> What is expected
Set down exactly the lines below between the line holding "تکان دهنده ای" and the line holding "اختصاص پیدا کند.", inclusive; no other line belongs in the answer.

> Extracted information
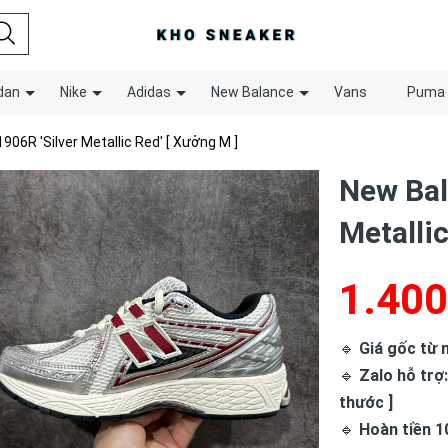
dan
Nike
Adidas
New Balance
Vans
Puma
906R 'Silver Metallic Red' [ Xưởng M ]
New Bal
Metallic
1.400
🔹
Giá gốc từ n
🔹
Zalo hỗ trợ:
thước ]
🔹
Hoàn tiền 1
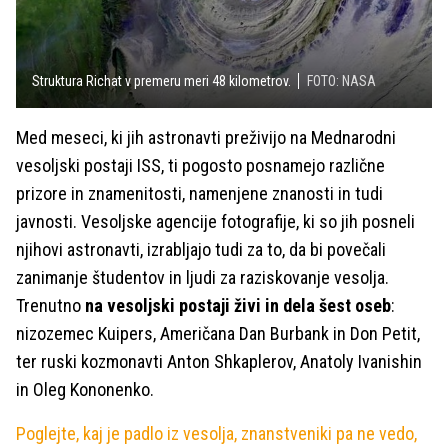
Struktura Richat v premeru meri 48 kilometrov.
FOTO: NASA
Med meseci, ki jih astronavti preživijo na Mednarodni
vesoljski postaji ISS, ti pogosto posnamejo različne
prizore in znamenitosti, namenjene znanosti in tudi
javnosti. Vesoljske agencije fotografije, ki so jih posneli
njihovi astronavti, izrabljajo tudi za to, da bi povečali
zanimanje študentov in ljudi za raziskovanje vesolja.
Trenutno
na vesoljski postaji živi in dela šest oseb
:
nizozemec Kuipers, Američana Dan Burbank in Don Petit,
ter ruski kozmonavti Anton Shkaplerov, Anatoly Ivanishin
in Oleg Kononenko.
Poglejte, kaj je padlo iz vesolja, znanstveniki pa ne vedo,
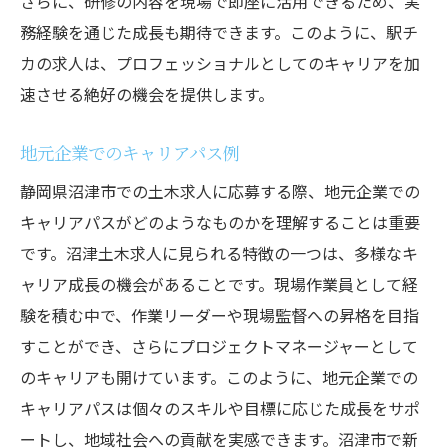
さらに、研修の内容を現場で即座に活用できるため、実
務経験を通じた成長も期待できます。このように、駅チ
カの求人は、プロフェッショナルとしてのキャリアを加
速させる絶好の機会を提供します。
地元企業でのキャリアパス例
静岡県沼津市での土木求人に応募する際、地元企業での
キャリアパスがどのようなものかを理解することは重要
です。沼津土木求人に見られる特徴の一つは、多様なキ
ャリア成長の機会があることです。現場作業員として経
験を積む中で、作業リーダーや現場監督への昇格を目指
すことができ、さらにプロジェクトマネージャーとして
のキャリアも開けています。このように、地元企業での
キャリアパスは個々のスキルや目標に応じた成長をサポ
ートし、地域社会への貢献を実感できます。沼津市で新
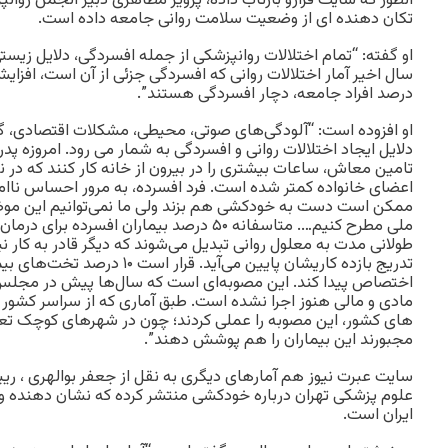
آنطور که سایت فرارو بازتاب داده، پرویز مظاهری دبیر انجمن روانپز
تکان دهنده ای از وضعیت سلامت روانی جامعه داده است.
او گفته: “تمام اختلالات روانپزشکی از جمله افسردگی، دلایل زیستی
درصد افراد جامعه، دچار افسردگی هستند”.
او افزوده است: “آلودگی‌های صوتی، محیطی، مشکلات اقتصادی، گر
دلایل ایجاد اختلالات روانی و افسردگی به شمار می رود. امروزه پدر 
تامین معاش، ساعات بیشتری را در بیرون از خانه کار کنند که در ن
اعضای خانواده کمتر شده است. فرد افسرده، به مرور احساس ناام
ممکن است دست به خودکشی هم بزند ولی ما نمی‌توانیم این موضوع 
ملی مطرح کنیم…. متاسفانه ۵۰ درصد بیماران افسرده
طولانی ‌مدت به معلول روانی تبدیل می‌شوند که دیگر قادر به کار نی
تدریج بازده کار‌یشان پایین می‌آید. 
اختصاص پیدا کند. این مصوبه‌‌ای است که سال‌ها پیش در مجلس 
های کشور، این مصوبه را عملی کردند؛ چون در شهرهای کوچک تع
مجبورند این بیماران را هم پوشش دهند”.
سایت عبرت نیوز هم آمارهای دیگری به نقل از جعفر بوالهری ، ری
علوم پزشکی تهران درباره خودکشی منتشر کرده که نشان دهنده 
ایران است.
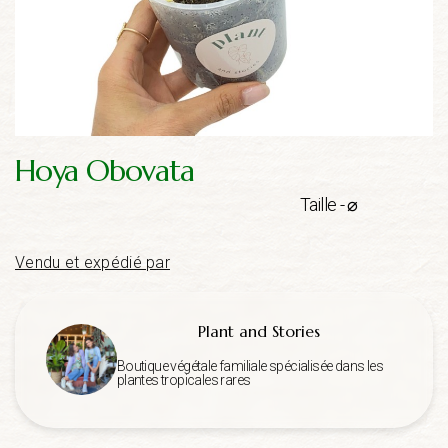
Hoya Obovata
Taille - ⌀
Vendu et expédié par
Plant and Stories
Boutique végétale familiale spécialisée dans les
plantes tropicales rares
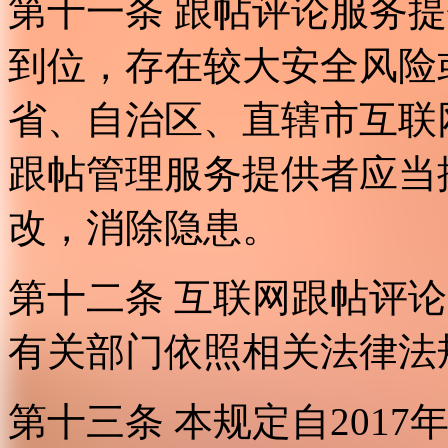
第十一条 跟帖评论服务
到位，存在较大安全风险
省、自治区、直辖市互联
跟帖管理服务提供者应当
改，消除隐患。
第十二条 互联网跟帖评
有关部门依照相关法律法
第十三条 本规定自2017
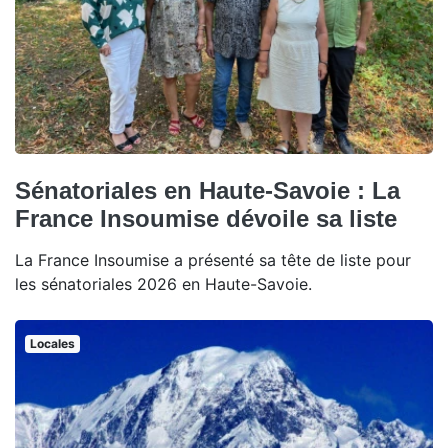
Sénatoriales en Haute-Savoie : La
France Insoumise dévoile sa liste
La France Insoumise a présenté sa tête de liste pour
les sénatoriales 2026 en Haute-Savoie.
Locales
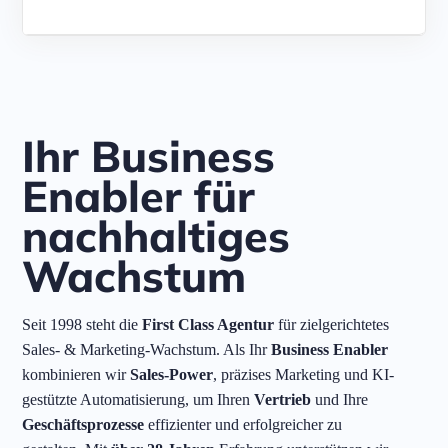
Ihr Business
Enabler für
nachhaltiges
Wachstum
Seit 1998 steht die
First Class Agentur
für zielgerichtetes
Sales- & Marketing-Wachstum. Als Ihr
Business Enabler
kombinieren wir
Sales-Power
, präzises Marketing und KI-
gestützte Automatisierung, um Ihren
Vertrieb
und Ihre
Geschäftsprozesse
effizienter und erfolgreicher zu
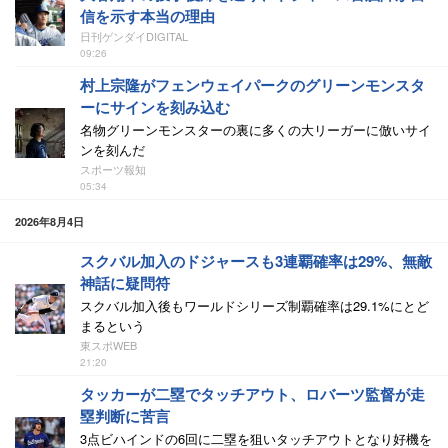
信を示す本当の理由
日刊ゲンダイDIGITAL
09:26
村上宗隆がフェンウェイパークのグリーンモンスタ
ーにサインを刻み込む
名物グリーンモンスターの裏に多くの大リーガーに倣いサイ
ンを刻んだ
スポーツ報知
05:34
2026年8月4日
スクバル加入のドジャースも3連覇確率は29%、無敵
神話に疑問符
スクバル加入後もワールドシリーズ制覇確率は29.1%にとど
まるという
東スポWEB
21:20
タッカーが二塁でタッチアウト、ロバーツ監督が走
塁判断に苦言
3点ビハインドの6回に二塁を狙いタッチアウトとなり好機を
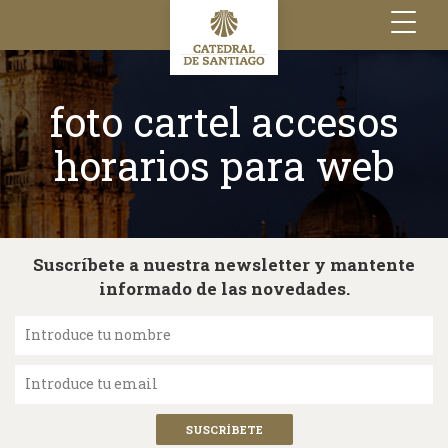
Toggle
navigation
foto cartel accesos
horarios para web
Suscríbete a nuestra newsletter y mantente
informado de las novedades.
Introduce tu nombre
Introduce tu email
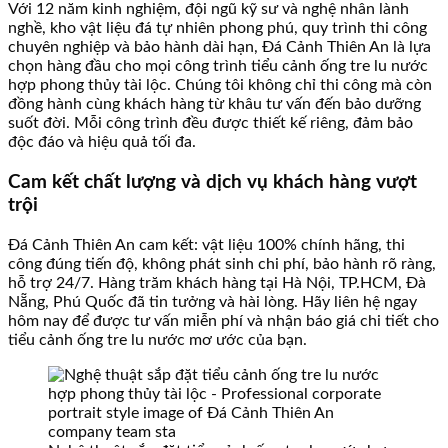
Với 12 năm kinh nghiệm, đội ngũ kỹ sư và nghệ nhân lành
nghề, kho vật liệu đá tự nhiên phong phú, quy trình thi công
chuyên nghiệp và bảo hành dài hạn, Đá Cảnh Thiên An là lựa
chọn hàng đầu cho mọi công trình tiểu cảnh ống tre lu nước
hợp phong thủy tài lộc. Chúng tôi không chỉ thi công mà còn
đồng hành cùng khách hàng từ khâu tư vấn đến bảo dưỡng
suốt đời. Mỗi công trình đều được thiết kế riêng, đảm bảo
độc đáo và hiệu quả tối đa.
Cam kết chất lượng và dịch vụ khách hàng vượt
trội
Đá Cảnh Thiên An cam kết: vật liệu 100% chính hãng, thi
công đúng tiến độ, không phát sinh chi phí, bảo hành rõ ràng,
hỗ trợ 24/7. Hàng trăm khách hàng tại Hà Nội, TP.HCM, Đà
Nẵng, Phú Quốc đã tin tưởng và hài lòng. Hãy liên hệ ngay
hôm nay để được tư vấn miễn phí và nhận báo giá chi tiết cho
tiểu cảnh ống tre lu nước mơ ước của bạn.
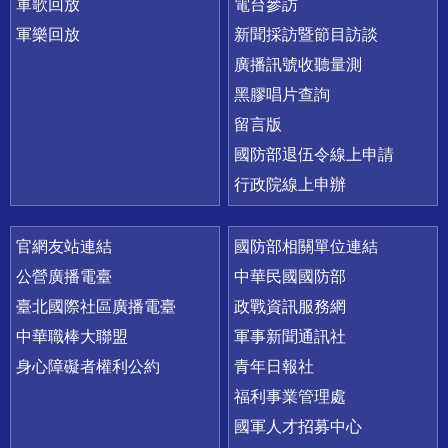
軍歌回放
電台參訪
軍樂回放
新聞採訪暨節目訪談
廣播訊號收聽量測
黑膠唱片查詢
留言版
國防部退伍令線上申請
行政院線上申辦
官網友站連結
國防部相關單位連結
公營廣播電臺
中華民國國防部
臺北國際社區廣播電臺
政戰資訊服務網
中華職棒大聯盟
軍事新聞通訊社
身心障礙者權利公約
青年日報社
福利事業管理處
國軍人才招募中心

> Answer to the problem
تکان دهنده ای از وضعیت سلامت روانی جامعه داده است.
او گفته: “تمام اختلالات روانپزشکی از جمله افسردگی، دلایل زیستی
درصد افراد جامعه، دچار افسردگی هستند”.
او افزوده است: “آلودگی‌های صوتی، محیطی، مشکلات اقتصادی، گر
دلایل ایجاد اختلالات روانی و افسردگی به شمار می رود. امروزه پدر 
تامین معاش، ساعات بیشتری را در بیرون از خانه کار کنند که در ن
اعضای خانواده کمتر شده است. فرد افسرده، به مرور احساس ناام
ممکن است دست به خودکشی هم بزند ولی ما نمی‌توانیم این موضوع 
ملی مطرح کنیم…. متاسفانه ۵۰ درصد بیماران افسرده
طولانی ‌مدت به معلول روانی تبدیل می‌شوند که دیگر قادر به کار نی
تدریج بازده کار‌یشان پایین می‌آید. 
اختصاص پیدا کند. این مصوبه‌‌ای است که سال‌ها پیش در مجلس 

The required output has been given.